What to do: For the word "並び替えとフィルター", state how many lines below contain it. Give no other text.

Data section:
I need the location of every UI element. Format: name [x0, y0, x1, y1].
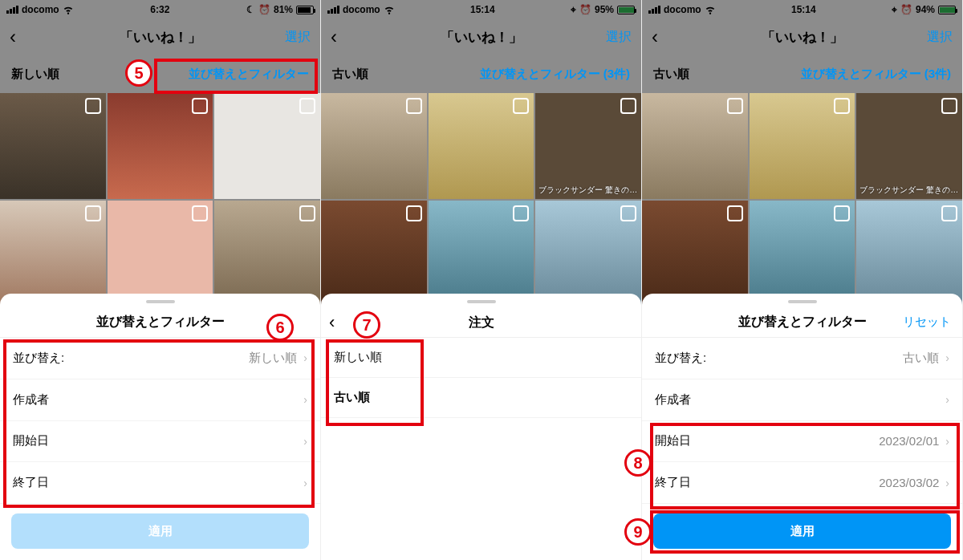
sheet-header: 並び替えとフィルター リセット	[642, 308, 962, 337]
filter-sheet: 並び替えとフィルター リセット 並び替え: 古い順› 作成者 › 開始日 202…	[642, 294, 962, 560]
select-checkbox[interactable]	[727, 98, 743, 114]
thumbnail-grid: 思い出 他人	[0, 93, 320, 326]
thumbnail[interactable]: ブラックサンダー 驚きの真実	[535, 93, 641, 199]
thumbnail[interactable]: ブラックサンダー 驚きの真実	[856, 93, 962, 199]
page-title: 「いいね！」	[120, 28, 201, 47]
select-checkbox[interactable]	[513, 205, 529, 221]
sheet-title: 並び替えとフィルター	[738, 314, 867, 331]
row-value: 2023/03/02	[879, 476, 939, 489]
select-checkbox[interactable]	[727, 205, 743, 221]
select-button[interactable]: 選択	[285, 29, 311, 46]
thumbnail[interactable]	[214, 201, 320, 306]
select-button[interactable]: 選択	[606, 29, 632, 46]
thumbnail[interactable]	[321, 201, 427, 306]
sheet-handle[interactable]	[467, 300, 496, 303]
row-label: 開始日	[13, 433, 49, 448]
thumbnail[interactable]	[0, 93, 106, 199]
back-button[interactable]: ‹	[331, 26, 347, 48]
option-newest[interactable]: 新しい順	[321, 338, 641, 378]
select-checkbox[interactable]	[85, 205, 101, 221]
select-checkbox[interactable]	[620, 205, 636, 221]
filter-button[interactable]: 並び替えとフィルター	[189, 67, 309, 82]
select-checkbox[interactable]	[834, 205, 850, 221]
select-checkbox[interactable]	[941, 205, 957, 221]
sort-label: 古い順	[332, 67, 368, 82]
chevron-right-icon: ›	[945, 393, 949, 406]
sort-label: 古い順	[653, 67, 689, 82]
sheet-title: 注文	[469, 314, 494, 331]
row-label: 並び替え:	[13, 351, 64, 366]
select-checkbox[interactable]	[834, 98, 850, 114]
annotation-bubble: 6	[266, 314, 294, 341]
row-start-date[interactable]: 開始日 ›	[0, 421, 320, 463]
row-author[interactable]: 作成者 ›	[642, 379, 962, 421]
sheet-handle[interactable]	[788, 300, 817, 303]
select-checkbox[interactable]	[941, 98, 957, 114]
thumbnail[interactable]	[429, 93, 534, 199]
thumbnail[interactable]	[429, 201, 534, 306]
nav-header: ‹ 「いいね！」 選択	[0, 19, 320, 55]
option-label: 古い順	[334, 390, 370, 405]
filter-button[interactable]: 並び替えとフィルター (3件)	[480, 67, 631, 82]
select-checkbox[interactable]	[299, 205, 315, 221]
thumbnail-grid: ブラックサンダー 驚きの真実 ヴィーガ アラビア料理	[642, 93, 962, 326]
row-end-date[interactable]: 終了日 2023/03/02›	[642, 462, 962, 504]
thumbnail[interactable]	[0, 201, 106, 306]
back-button[interactable]: ‹	[652, 26, 668, 48]
select-checkbox[interactable]	[299, 98, 315, 114]
row-author[interactable]: 作成者 ›	[0, 379, 320, 421]
row-label: 開始日	[655, 433, 691, 448]
chevron-right-icon: ›	[303, 435, 307, 448]
apply-button[interactable]: 適用	[653, 513, 951, 549]
row-sort[interactable]: 並び替え: 古い順›	[642, 338, 962, 379]
thumbnail[interactable]	[214, 93, 320, 199]
thumbnail[interactable]	[750, 201, 855, 306]
filter-row: 古い順 並び替えとフィルター (3件)	[321, 55, 641, 93]
select-checkbox[interactable]	[406, 205, 422, 221]
thumbnail-grid: ブラックサンダー 驚きの真実 ヴィーガ アラビア料理	[321, 93, 641, 326]
select-button[interactable]: 選択	[927, 29, 953, 46]
thumbnail[interactable]	[321, 93, 427, 199]
apply-button[interactable]: 適用	[11, 513, 309, 549]
row-end-date[interactable]: 終了日 ›	[0, 462, 320, 504]
sheet-handle[interactable]	[146, 300, 175, 303]
apply-label: 適用	[790, 524, 815, 539]
thumbnail[interactable]	[535, 201, 641, 306]
row-value: 2023/02/01	[879, 434, 939, 448]
annotation-bubble: 8	[624, 449, 652, 477]
sort-label: 新しい順	[11, 67, 59, 82]
thumbnail[interactable]	[642, 201, 748, 306]
chevron-right-icon: ›	[303, 393, 307, 406]
select-checkbox[interactable]	[620, 98, 636, 114]
chevron-right-icon: ›	[945, 435, 949, 448]
page-title: 「いいね！」	[441, 28, 522, 47]
sheet-back-button[interactable]: ‹	[329, 312, 335, 333]
phone-2: docomo 15:14 ⌖ ⏰ 95% ‹ 「いいね！」 選択 古い順 並び替…	[321, 0, 642, 560]
select-checkbox[interactable]	[192, 205, 208, 221]
row-label: 作成者	[13, 392, 49, 408]
filter-button[interactable]: 並び替えとフィルター (3件)	[801, 67, 952, 82]
thumbnail[interactable]	[856, 201, 962, 306]
select-checkbox[interactable]	[513, 98, 529, 114]
back-button[interactable]: ‹	[10, 26, 26, 48]
thumbnail[interactable]	[750, 93, 855, 199]
thumbnail[interactable]	[108, 93, 213, 199]
chevron-right-icon: ›	[945, 351, 949, 364]
select-checkbox[interactable]	[406, 98, 422, 114]
phone-3: docomo 15:14 ⌖ ⏰ 94% ‹ 「いいね！」 選択 古い順 並び替…	[642, 0, 963, 560]
nav-header: ‹ 「いいね！」 選択	[321, 19, 641, 55]
chevron-right-icon: ›	[303, 477, 307, 489]
reset-button[interactable]: リセット	[903, 314, 951, 330]
option-oldest[interactable]: 古い順	[321, 378, 641, 418]
thumbnail[interactable]	[642, 93, 748, 199]
row-sort[interactable]: 並び替え: 新しい順›	[0, 338, 320, 379]
phone-1: docomo 6:32 ☾ ⏰ 81% ‹ 「いいね！」 選択 新しい順 並び替…	[0, 0, 321, 560]
row-label: 作成者	[655, 392, 691, 408]
select-checkbox[interactable]	[85, 98, 101, 114]
thumbnail[interactable]	[108, 201, 213, 306]
select-checkbox[interactable]	[192, 98, 208, 114]
row-value: 古い順	[903, 351, 939, 364]
row-start-date[interactable]: 開始日 2023/02/01›	[642, 421, 962, 463]
sheet-title: 並び替えとフィルター	[96, 314, 225, 331]
row-label: 並び替え:	[655, 351, 706, 366]
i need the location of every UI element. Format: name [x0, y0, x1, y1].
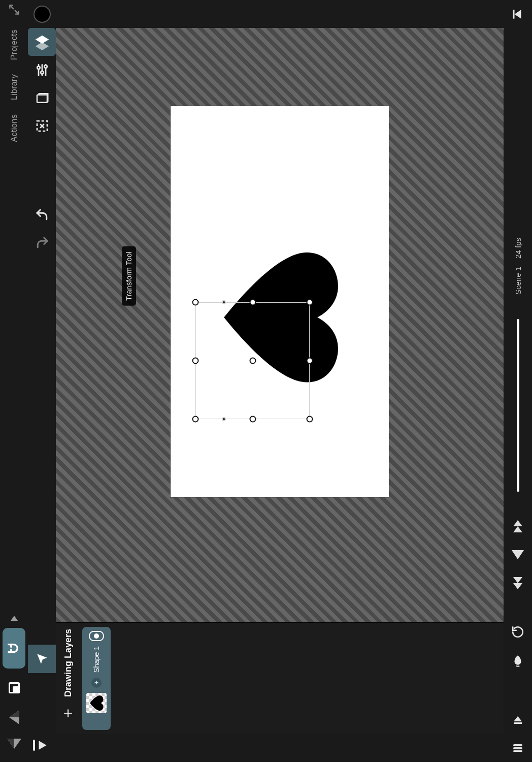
- timeline-bar: 24 fps Scene 1: [504, 0, 532, 762]
- undo-button[interactable]: [28, 201, 56, 229]
- arrange-icon[interactable]: [3, 677, 25, 699]
- crop-button[interactable]: [28, 112, 56, 140]
- layers-panel: Drawing Layers + Shape 1 ✦: [56, 622, 504, 734]
- eject-frame-button[interactable]: [504, 705, 532, 734]
- play-button[interactable]: [504, 541, 532, 569]
- svg-point-0: [37, 66, 40, 69]
- loop-button[interactable]: [504, 618, 532, 646]
- flip-horizontal-icon[interactable]: [9, 710, 19, 724]
- svg-point-1: [41, 71, 44, 74]
- timeline-scrubber[interactable]: [517, 319, 519, 492]
- color-picker-button[interactable]: [28, 0, 56, 28]
- layer-name-label: Shape 1: [92, 646, 101, 673]
- layer-row[interactable]: Shape 1 ✦: [82, 627, 111, 730]
- layer-thumbnail[interactable]: [86, 693, 107, 713]
- fast-forward-button[interactable]: [504, 512, 532, 541]
- collapse-triangle-icon[interactable]: [11, 616, 18, 621]
- redo-button[interactable]: [28, 229, 56, 257]
- svg-rect-8: [514, 722, 522, 724]
- svg-rect-9: [513, 744, 522, 746]
- frames-stack-button[interactable]: [504, 734, 532, 762]
- fullscreen-icon[interactable]: [8, 3, 21, 18]
- adjust-sliders-button[interactable]: [28, 56, 56, 84]
- layers-mode-button[interactable]: [28, 28, 56, 56]
- top-nav: Projects Library Actions: [0, 0, 28, 762]
- add-layer-button[interactable]: +: [63, 705, 73, 721]
- flip-vertical-icon[interactable]: [7, 739, 21, 749]
- magnet-button[interactable]: [3, 628, 25, 669]
- fps-label: 24 fps: [514, 234, 522, 263]
- step-back-button[interactable]: [504, 0, 532, 28]
- tab-library[interactable]: Library: [10, 67, 19, 107]
- artboard[interactable]: [171, 106, 389, 497]
- tool-tooltip: Transform Tool: [122, 246, 136, 306]
- onion-skin-button[interactable]: [504, 646, 532, 675]
- transform-tool-button[interactable]: [28, 645, 56, 673]
- flipbook-button[interactable]: [28, 84, 56, 112]
- scene-label[interactable]: Scene 1: [514, 263, 522, 299]
- svg-rect-3: [37, 94, 47, 102]
- tab-projects[interactable]: Projects: [10, 22, 19, 67]
- svg-rect-10: [513, 747, 522, 749]
- rewind-button[interactable]: [504, 569, 532, 597]
- canvas-area[interactable]: Transform Tool Drawing Layers + Shape 1 …: [56, 28, 504, 734]
- svg-rect-7: [513, 10, 514, 18]
- selection-bounding-box[interactable]: [195, 302, 310, 419]
- layer-type-icon: ✦: [91, 678, 102, 688]
- svg-rect-11: [513, 750, 522, 752]
- layers-panel-title: Drawing Layers: [63, 629, 74, 697]
- svg-point-2: [44, 65, 47, 68]
- tab-actions[interactable]: Actions: [10, 107, 19, 149]
- visibility-toggle-icon[interactable]: [89, 631, 104, 641]
- pasteboard: [56, 28, 504, 622]
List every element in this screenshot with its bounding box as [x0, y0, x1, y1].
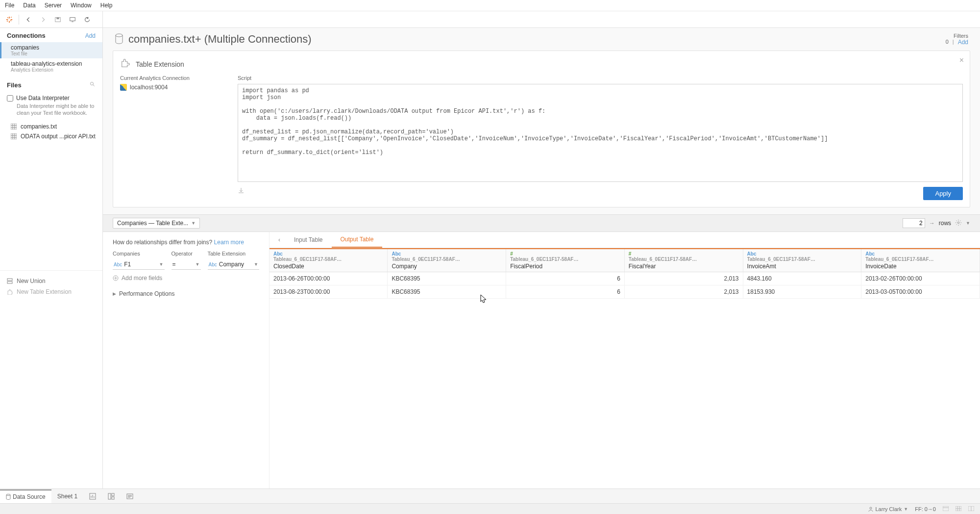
python-icon	[120, 84, 127, 91]
filters-box: Filters 0 | Add	[946, 33, 968, 46]
datasource-tab-icon	[6, 494, 11, 500]
datasource-title[interactable]: companies.txt+ (Multiple Connections)	[128, 33, 312, 46]
status-icon2[interactable]	[956, 506, 961, 512]
tab-sheet1[interactable]: Sheet 1	[51, 490, 83, 503]
status-icon3[interactable]	[968, 506, 974, 512]
grid-icon	[11, 133, 17, 139]
table-row[interactable]: 2013-06-26T00:00:00KBC6839562,0134843.16…	[270, 272, 980, 285]
rel-col2-header: Operator	[172, 251, 201, 257]
col-company[interactable]: AbcTableau_6_0EC11F17-58AF-4E2E-9E...Com…	[388, 249, 506, 272]
refresh-icon[interactable]	[82, 14, 93, 25]
col-fiscalperiod[interactable]: #Tableau_6_0EC11F17-58AF-4E2E-9E...Fisca…	[506, 249, 625, 272]
menu-file[interactable]: File	[5, 2, 14, 9]
rel-question: How do relationships differ from joins?	[113, 239, 212, 246]
file-odata[interactable]: ODATA output ...picor API.txt	[0, 131, 102, 141]
rows-input[interactable]	[903, 218, 925, 228]
rel-operator-select[interactable]: =▼	[172, 259, 201, 270]
insert-icon[interactable]	[238, 187, 245, 200]
svg-rect-14	[112, 493, 114, 496]
toolbar	[0, 11, 980, 28]
rows-label: rows	[939, 220, 951, 227]
status-icon1[interactable]	[943, 506, 949, 512]
svg-rect-1	[56, 17, 59, 19]
new-dashboard-icon[interactable]	[102, 490, 121, 503]
svg-rect-18	[943, 506, 949, 511]
forward-icon[interactable]	[38, 14, 49, 25]
use-data-interpreter-checkbox[interactable]	[7, 95, 13, 102]
add-filter-link[interactable]: Add	[958, 39, 968, 46]
bottom-tabs: Data Source Sheet 1	[0, 488, 980, 503]
data-grid[interactable]: AbcTableau_6_0EC11F17-58AF-4E2E-9E...Clo…	[270, 248, 980, 488]
table-selector[interactable]: Companies — Table Exte... ▼	[113, 218, 200, 229]
new-union-button[interactable]: New Union	[7, 276, 96, 286]
status-ff: FF: 0→0	[915, 506, 936, 512]
col-invoiceamt[interactable]: AbcTableau_6_0EC11F17-58AF-4E2E-9E...Inv…	[743, 249, 861, 272]
svg-rect-7	[7, 282, 12, 283]
script-label: Script	[238, 75, 963, 81]
extension-title: Table Extension	[136, 60, 184, 68]
analytics-conn-value[interactable]: localhost:9004	[120, 84, 228, 91]
sidebar: Connections Add companies Text file tabl…	[0, 28, 103, 488]
connection-analytics-ext[interactable]: tableau-analytics-extension Analytics Ex…	[0, 58, 102, 75]
user-icon	[868, 507, 873, 512]
back-icon[interactable]	[23, 14, 34, 25]
save-icon[interactable]	[52, 14, 63, 25]
user-selector[interactable]: Larry Clark ▼	[868, 506, 908, 512]
svg-point-17	[870, 507, 872, 509]
col-closeddate[interactable]: AbcTableau_6_0EC11F17-58AF-4E2E-9E...Clo…	[270, 249, 388, 272]
svg-rect-5	[11, 133, 17, 139]
settings-icon[interactable]	[955, 219, 962, 228]
svg-point-11	[6, 494, 10, 495]
close-icon[interactable]: ×	[959, 56, 964, 65]
connections-title: Connections	[7, 32, 46, 39]
tab-back-icon[interactable]: ‹	[273, 233, 285, 246]
svg-point-9	[957, 222, 959, 224]
content-area: companies.txt+ (Multiple Connections) Fi…	[103, 28, 980, 488]
tableau-logo-icon[interactable]	[4, 14, 15, 25]
menu-bar: File Data Server Window Help	[0, 0, 980, 11]
add-more-fields-button[interactable]: Add more fields	[113, 275, 259, 282]
menu-server[interactable]: Server	[45, 2, 62, 9]
script-editor[interactable]: import pandas as pd import json with ope…	[238, 84, 963, 182]
connection-companies[interactable]: companies Text file	[0, 42, 102, 58]
menu-help[interactable]: Help	[100, 2, 113, 9]
new-story-icon[interactable]	[121, 490, 139, 503]
tab-output[interactable]: Output Table	[332, 232, 383, 248]
arrow-right-icon[interactable]: →	[929, 220, 935, 227]
datasource-icon	[115, 33, 123, 46]
table-panel: ‹ Input Table Output Table AbcTableau_6_…	[270, 232, 980, 488]
rel-field1-select[interactable]: AbcF1 ▼	[113, 259, 165, 270]
svg-rect-13	[108, 493, 111, 499]
col-fiscalyear[interactable]: #Tableau_6_0EC11F17-58AF-4E2E-9E...Fisca…	[624, 249, 743, 272]
rel-col3-header: Table Extension	[208, 251, 260, 257]
union-icon	[7, 278, 13, 284]
menu-window[interactable]: Window	[71, 2, 92, 9]
tab-data-source[interactable]: Data Source	[0, 489, 51, 503]
relationship-panel: How do relationships differ from joins? …	[103, 232, 270, 488]
svg-point-3	[91, 82, 94, 85]
learn-more-link[interactable]: Learn more	[214, 239, 244, 246]
menu-data[interactable]: Data	[23, 2, 35, 9]
new-worksheet-icon[interactable]	[83, 490, 102, 503]
chevron-down-icon[interactable]: ▼	[966, 221, 970, 226]
rel-field2-select[interactable]: AbcCompany ▼	[208, 259, 260, 270]
device-icon[interactable]	[67, 14, 78, 25]
performance-options-toggle[interactable]: ▶ Performance Options	[113, 290, 259, 297]
col-invoicedate[interactable]: AbcTableau_6_0EC11F17-58AF-4E2E-9E...Inv…	[861, 249, 980, 272]
table-extension-panel: Table Extension × Current Analytics Conn…	[113, 51, 970, 207]
interpreter-hint: Data Interpreter might be able to clean …	[17, 103, 96, 117]
add-connection-link[interactable]: Add	[85, 32, 96, 39]
search-icon[interactable]	[90, 81, 96, 89]
rel-col1-header: Companies	[113, 251, 165, 257]
apply-button[interactable]: Apply	[923, 187, 963, 200]
table-row[interactable]: 2013-08-23T00:00:00KBC6839562,01318153.9…	[270, 285, 980, 299]
grid-icon	[11, 124, 17, 129]
extension-icon	[7, 289, 13, 295]
puzzle-icon	[120, 58, 131, 70]
svg-rect-4	[11, 124, 17, 129]
tab-input[interactable]: Input Table	[285, 232, 332, 247]
new-table-extension-button[interactable]: New Table Extension	[7, 286, 96, 297]
file-companies[interactable]: companies.txt	[0, 122, 102, 131]
svg-rect-15	[112, 497, 114, 499]
svg-point-8	[116, 34, 122, 37]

Written answer: 8